● **WHAT THE TASK ASKS**: In your copy, include every record exactly and no pictures.

----------

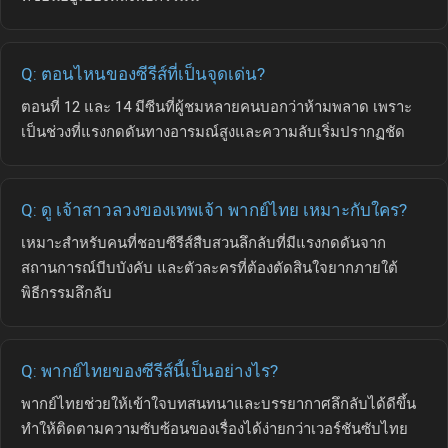
Q: ตอนไหนของซีรีส์ที่เป็นจุดเด่น?
ตอนที่ 12 และ 14 มีซีนที่ผู้ชมหลายคนบอกว่าห้ามพลาด เพราะ
เป็นช่วงที่แรงกดดันทางอารมณ์สูงและความลับเริ่มปรากฏชัด
Q: ดู เจ้าสาวลวงของเทพเจ้า พากย์ไทย เหมาะกับใคร?
เหมาะสำหรับคนที่ชอบซีรีส์สืบสวนลึกลับที่มีแรงกดดันจาก
สถานการณ์บีบบังคับ และตัวละครที่ต้องตัดสินใจยากภายใต้
พิธีกรรมลึกลับ
Q: พากย์ไทยของซีรีส์นี้เป็นอย่างไร?
พากย์ไทยช่วยให้เข้าใจบทสนทนาและบรรยากาศลึกลับได้ดีขึ้น
ทำให้ติดตามความซับซ้อนของเรื่องได้ง่ายกว่าเวอร์ชันซับไทย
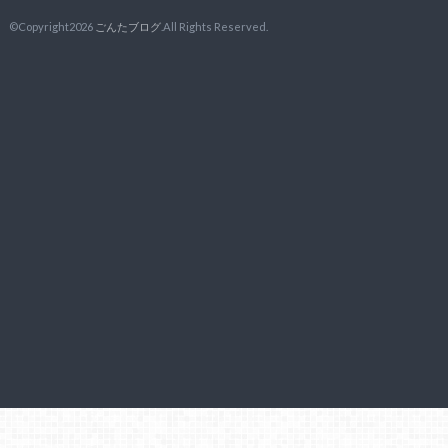
©Copyright2026
ごんたブログ
.All Rights Reserved.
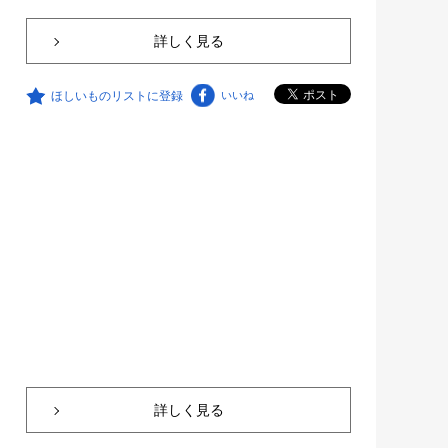
詳しく見る
ほしいものリストに登録
いいね
詳しく見る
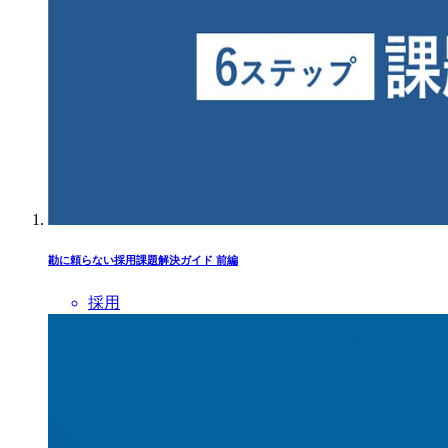
勘に頼らない採用課題解決ガイド 前編
採用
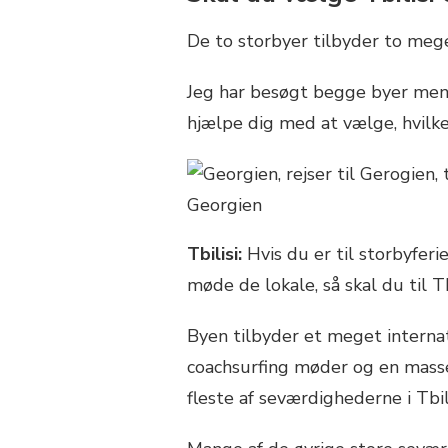
De to storbyer tilbyder to mege
Jeg har besøgt begge byer men h
hjælpe dig med at vælge, hvilk
Tbilisi:
Hvis du er til storbyferie
møde de lokale, så skal du til Tbi
Byen tilbyder et meget interna
coachsurfing møder og en masse
fleste af seværdighederne i Tbil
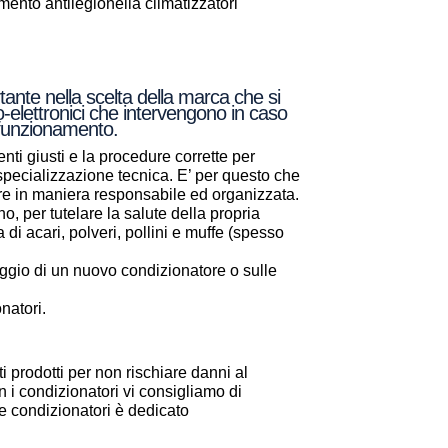
nto antilegionella climatizzatori
ante nella scelta della marca che si
o-elettronici che intervengono in caso
e funzionamento.
nti giusti e la procedure corrette per
a specializzazione tecnica. E’ per questo che
are in maniera responsabile ed organizzata.
, per tutelare la salute della propria
a di acari, polveri, pollini e muffe (spesso
aggio di un nuovo condizionatore o sulle
natori.
i prodotti per non rischiare danni al
 i condizionatori vi consigliamo di
one condizionatori è dedicato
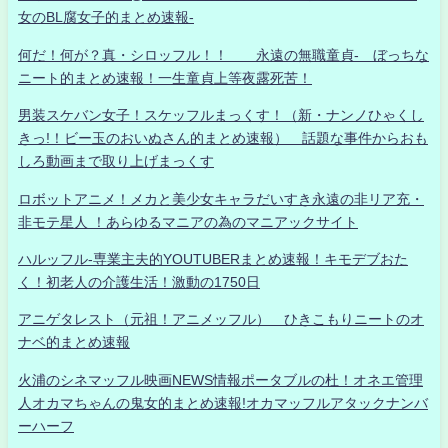
女のBL腐女子的まとめ速報-
何だ！何が？真・シロッフル！！ 永遠の無職童貞- ぼっちな
ニート的まとめ速報！一生童貞上等夜露死苦！
男装スケバン女子！スケッフルまっくす！（新・ナンノひゃくし
きっ!！ビー玉のおいぬさん的まとめ速報） 話題な事件からおも
しろ動画まで取り上げまっくす
ロボットアニメ！メカと美少女キャラだいすき永遠の非リア充・
非モテ星人 ！あらゆるマニアの為のマニアックサイト
ハルッフル-専業主夫的YOUTUBERまとめ速報！キモデブおた
く！初老人の介護生活！激動の1750日
アニゲタレスト（元祖！アニメッフル） ひきこもりニートのオ
ナベ的まとめ速報
火浦のシネマッフル映画NEWS情報ポータブルの杜！オネエ管理
人オカマちゃんの鬼女的まとめ速報!オカマッフルアタックナンバ
ーハーフ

----------

● **WORKED SOLUTION**:
Q: ตอนไหนของซีรีส์ที่เป็นจุดเด่น?
ตอนที่ 12 และ 14 มีซีนที่ผู้ชมหลายคนบอกว่าห้ามพลาด เพราะ
เป็นช่วงที่แรงกดดันทางอารมณ์สูงและความลับเริ่มปรากฏชัด
Q: ดู เจ้าสาวลวงของเทพเจ้า พากย์ไทย เหมาะกับใคร?
เหมาะสำหรับคนที่ชอบซีรีส์สืบสวนลึกลับที่มีแรงกดดันจาก
สถานการณ์บีบบังคับ และตัวละครที่ต้องตัดสินใจยากภายใต้
พิธีกรรมลึกลับ
Q: พากย์ไทยของซีรีส์นี้เป็นอย่างไร?
พากย์ไทยช่วยให้เข้าใจบทสนทนาและบรรยากาศลึกลับได้ดีขึ้น
ทำให้ติดตามความซับซ้อนของเรื่องได้ง่ายกว่าเวอร์ชันซับไทย
©Copyright2026
ごんたブログ
.All Rights Reserved.
詳しく見る
ほしいものリストに登録
いいね
詳しく見る
勘に頼らない採用課題解決ガイド 前編
採用
De to storbyer tilbyder to mege
Jeg har besøgt begge byer men h
hjælpe dig med at vælge, hvilk
Tbilisi:
Hvis du er til storbyferie
møde de lokale, så skal du til Tbi
Byen tilbyder et meget interna
coachsurfing møder og en masse
fleste af seværdighederne i Tbil
nto antilegionella climatizzatori
ante nella scelta della marca che si
o-elettronici che intervengono in caso
e funzionamento.
nti giusti e la procedure corrette per
a specializzazione tecnica. E’ per questo che
are in maniera responsabile ed organizzata.
, per tutelare la salute della propria
a di acari, polveri, pollini e muffe (spesso
aggio di un nuovo condizionatore o sulle
natori.
i prodotti per non rischiare danni al
 i condizionatori vi consigliamo di
one condizionatori è dedicato
女のBL腐女子的まとめ速報-
何だ！何が？真・シロッフル！！ 永遠の無職童貞- ぼっちな
ニート的まとめ速報！一生童貞上等夜露死苦！
男装スケバン女子！スケッフルまっくす！（新・ナンノひゃくし
きっ!！ビー玉のおいぬさん的まとめ速報） 話題な事件からおも
しろ動画まで取り上げまっくす
ロボットアニメ！メカと美少女キャラだいすき永遠の非リア充・
非モテ星人 ！あらゆるマニアの為のマニアックサイト
ハルッフル-専業主夫的YOUTUBERまとめ速報！キモデブおた
く！初老人の介護生活！激動の1750日
アニゲタレスト（元祖！アニメッフル） ひきこもりニートのオ
ナベ的まとめ速報
火浦のシネマッフル映画NEWS情報ポータブルの杜！オネエ管理
人オカマちゃんの鬼女的まとめ速報!オカマッフルアタックナンバ
ーハーフ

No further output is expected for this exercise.